Bien qu’il cultive une forme de marginalité qui fait penser qu’il se trouve « hors du monde », le cirque classique reste un spectacle bien actuel. Au fil des générations qui se suivent sans se ressembler, un reste du passé demeure, des marques de filiation perdurent et la tradition n’est pas oubliée, elle a simplement changé de sens : pour Valérie Fratellini, elle est devenue à la fois « un héritage spirituel » et « une odeur particulière ».
L’évolution des cirques traditionnels est un processus lent et fragile car il touche tous les niveaux : lorsqu’un des termes se modifie, les autres évoluent et le changement de pratique artistique correspond à une modification générale dans la manière de voir, de dire, dans la manière de travailler et de vivre. Il marque le passage d’une pratique rituelle, d’une célébration collective, récréative mettant en jeux le corps et la nature, vers une production créative et artistique, individualiste, mêlant illustration et discours, prévue pour un public précis. Dans ce passage d’une « tradition vivante » à une « tradition mise à distance », la tradition peut être évoquée ou imitée mais elle a perdu son sens et elle n’est plus intégrée dans le vécu.

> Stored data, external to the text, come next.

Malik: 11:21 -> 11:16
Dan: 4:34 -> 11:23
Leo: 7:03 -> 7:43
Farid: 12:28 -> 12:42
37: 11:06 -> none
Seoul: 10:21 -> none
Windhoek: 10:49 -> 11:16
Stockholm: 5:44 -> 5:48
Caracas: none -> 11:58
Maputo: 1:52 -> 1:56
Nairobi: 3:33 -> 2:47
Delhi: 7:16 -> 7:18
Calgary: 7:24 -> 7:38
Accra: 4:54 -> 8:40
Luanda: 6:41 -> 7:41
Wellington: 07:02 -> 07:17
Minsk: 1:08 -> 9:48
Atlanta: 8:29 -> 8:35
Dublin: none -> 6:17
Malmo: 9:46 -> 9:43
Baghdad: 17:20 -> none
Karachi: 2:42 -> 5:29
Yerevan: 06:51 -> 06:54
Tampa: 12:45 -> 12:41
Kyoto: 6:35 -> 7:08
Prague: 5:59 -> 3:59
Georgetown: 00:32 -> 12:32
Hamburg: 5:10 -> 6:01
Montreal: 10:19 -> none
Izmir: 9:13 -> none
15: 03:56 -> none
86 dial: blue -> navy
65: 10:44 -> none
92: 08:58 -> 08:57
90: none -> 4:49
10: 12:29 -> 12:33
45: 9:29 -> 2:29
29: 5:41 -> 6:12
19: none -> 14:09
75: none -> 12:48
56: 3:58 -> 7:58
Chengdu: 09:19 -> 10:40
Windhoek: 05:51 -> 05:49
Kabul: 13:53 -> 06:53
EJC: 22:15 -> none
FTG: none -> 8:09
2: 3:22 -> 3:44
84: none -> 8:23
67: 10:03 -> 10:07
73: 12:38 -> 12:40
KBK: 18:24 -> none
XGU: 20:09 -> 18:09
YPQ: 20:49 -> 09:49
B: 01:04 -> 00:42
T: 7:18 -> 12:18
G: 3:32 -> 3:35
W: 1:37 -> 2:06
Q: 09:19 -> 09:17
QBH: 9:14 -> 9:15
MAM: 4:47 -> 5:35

« C’est dans la mesure où un élément d’individualisation s’introduit dans la production artistique que, nécessairement et automatiquement, la fonction sémantique de l’œuvre tend à disparaître, et elle disparaît au profit d’une approximation de plus en plus grande du modèle, qu’on cherche à imiter, et non plus seulement à signifier »  Claude Lévi-Strauss, 1961.